While solving I just thought "please no parity please no parity please no pa... ****".

4:54.02


----------



## cmhardw (Sep 30, 2011)

Nice one! You definitely had me going with the thread title. I had just come into work, and was looking at the other surprise challenge thread reading the posts when I see your thread title and BAM, surprise challenge! 

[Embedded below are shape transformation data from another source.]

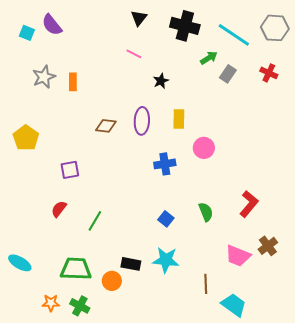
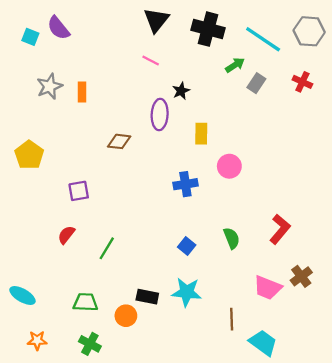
black triangle: (139, 18) -> (156, 20), size x1.4
purple ellipse: (142, 121) -> (160, 114), moved
green trapezoid: (76, 269) -> (85, 302), size x0.7
orange star: (51, 303) -> (37, 340), moved

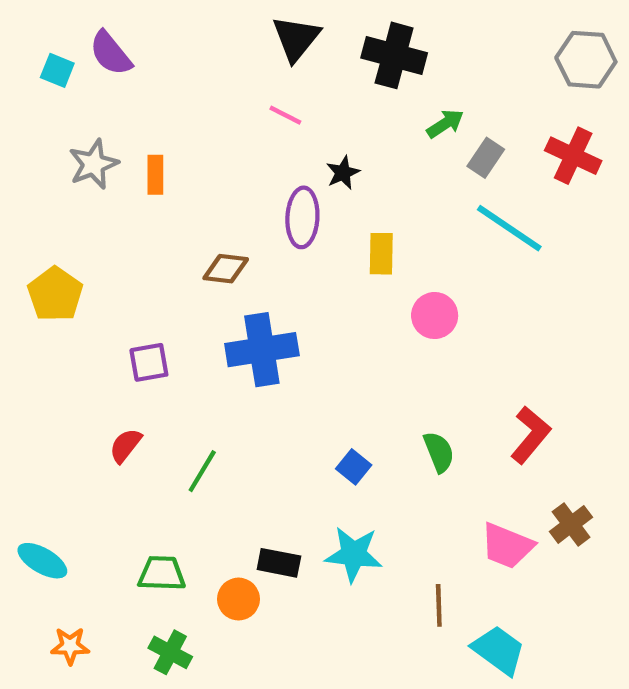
cyan line: (263, 39) -> (509, 228), moved
red cross: (302, 82) -> (573, 156), size x1.4
blue cross: (185, 184) -> (262, 350), moved, size x1.5

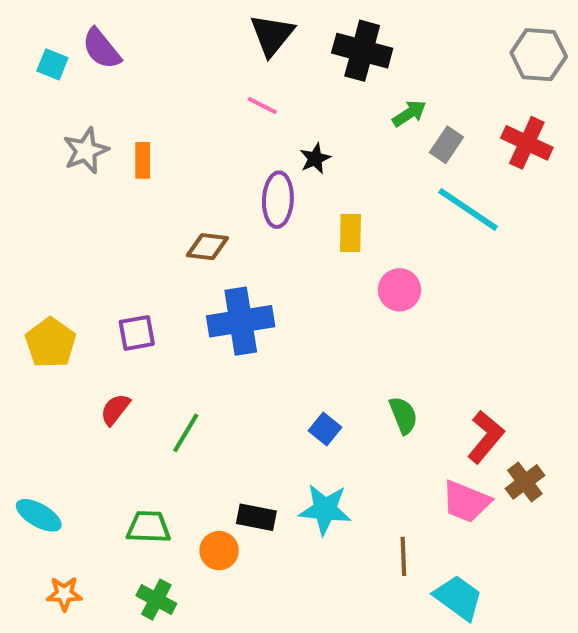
yellow pentagon: (55, 294) -> (50, 343), moved
red L-shape: (531, 435) -> (486, 437), moved

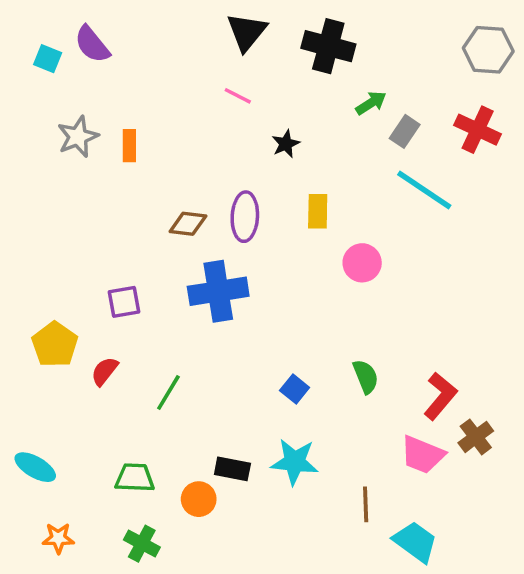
purple ellipse: (278, 200) -> (245, 217), moved
yellow pentagon: (50, 343) -> (55, 345), moved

I'm at work, and didn't have a 4x4x4 so I used the Randelshofer applet, and I made sure to scramble and to solve using only one hand (on a track pad too, which I'm still not too terrible comfortable on).

Time: *5:58.81*

Plain 'ol redux

Good one Stachu!


----------



## RTh (Sep 30, 2011)

MostEd said:


> I supose that was to me, well indeed, i'm better on 5x5 than on 4x4


 

That was to Stachu =/


----------



## whauk (Sep 30, 2011)

1:44.51
but you must disqualify me because i didnt use the closest 4x4. i used my mini QJ which is better for OH.


----------



## bigbee99 (Sep 30, 2011)

2.55.73

My hand is killing me...


----------



## qq280833822 (Sep 30, 2011)

I'm interested in 4x4x4's God Algorithm...then I found a reduction solution of length 24 using my 4x4x4 solver(not optimal solution) :
U2 r' D' B' r f (f b') L' F' r U2 L' D' f2 (l' r) r U' D2 F' r2 D R2 F f2 u2 r2


----------



## antoineccantin (Sep 30, 2011)

2:45.28


----------



## dimwmuni (Sep 30, 2011)

3:06.29

Hmm.. next time I see a seductive thread title I'll think twice before clicking it.


----------



## Robert-Y (Sep 30, 2011)

1:23.07 DNF

I couldn't be bothered with OLL parity so I left it out lol

I used a shengshou version 3. It's kinda decent for 444 OH I think...

Btw: Did anyone not get OLL parity?


----------



## qqwref (Sep 30, 2011)

1:57.06. No parity because I'm lucky 

Also, I interpreted "closest 4x4" to mean "closest physical 4x4", which fortunately was one of my better cubes. My computer cubes were physically closer, though  And yeah, this was a pretty obvious topic.


----------



## AJ Blair (Sep 30, 2011)

3:16.45

Got OLL parity at 2:15...that's a pain to do OH...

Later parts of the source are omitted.